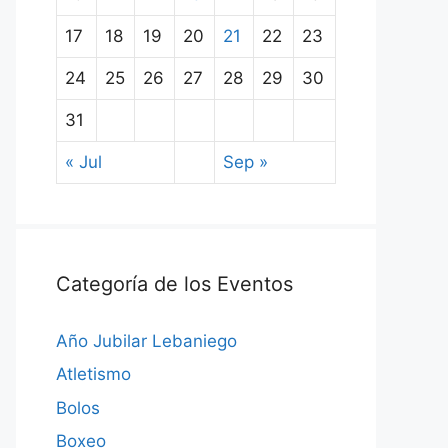
17
18
19
20
21
22
23
24
25
26
27
28
29
30
31
« Jul
Sep »
Categoría de los Eventos
Año Jubilar Lebaniego
Atletismo
Bolos
Boxeo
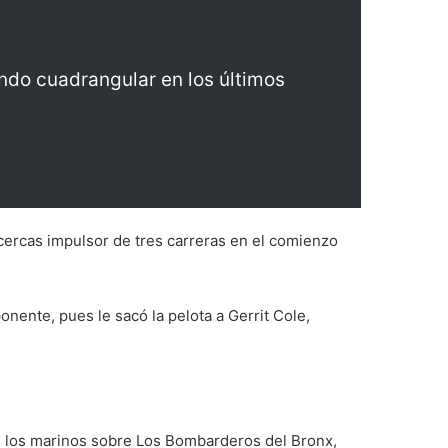
ndo cuadrangular en los últimos
cercas impulsor de tres carreras en el comienzo
onente, pues le sacó la pelota a Gerrit Cole,
de los marinos sobre Los Bombarderos del Bronx,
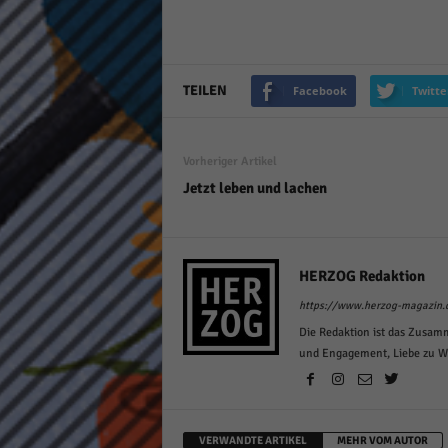
TEILEN
Facebook
Twitte
Vorheriger Artikel
Jetzt leben und lachen
HERZOG Redaktion
https://www.herzog-magazin.
Die Redaktion ist das Zusam
und Engagement, Liebe zu Wor
VERWANDTE ARTIKEL
MEHR VOM AUTOR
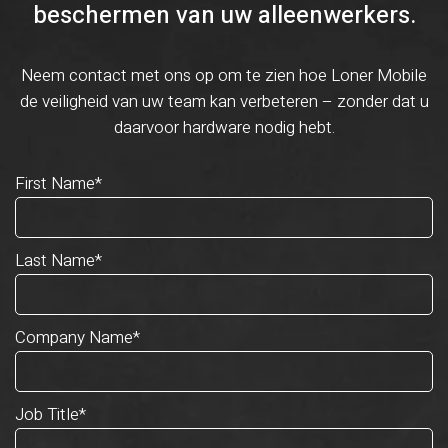
beschermen van uw alleenwerkers.
Neem contact met ons op om te zien hoe Loner Mobile
de veiligheid van uw team kan verbeteren – zonder dat u
daarvoor hardware nodig hebt.
First Name
*
Last Name
*
Company Name
*
Job Title
*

- - -

### What you should do
Your task is to set down the records shown above exactly, minus any pictures.

### Answer below
17
18
19
20
21
22
23
24
25
26
27
28
29
30
31
« Jul
Sep »
Categoría de los Eventos
Año Jubilar Lebaniego
Atletismo
Bolos
Boxeo
ndo cuadrangular en los últimos
cercas impulsor de tres carreras en el comienzo
onente, pues le sacó la pelota a Gerrit Cole,
de los marinos sobre Los Bombarderos del Bronx,
TEILEN
Facebook
Twitte
Vorheriger Artikel
Jetzt leben und lachen
HERZOG Redaktion
https://www.herzog-magazin.
Die Redaktion ist das Zusam
und Engagement, Liebe zu Wor
VERWANDTE ARTIKEL
MEHR VOM AUTOR
beschermen van uw alleenwerkers.
Neem contact met ons op om te zien hoe Loner Mobile
de veiligheid van uw team kan verbeteren – zonder dat u
daarvoor hardware nodig hebt.
First Name
*
Last Name
*
Company Name
*
Job Title
*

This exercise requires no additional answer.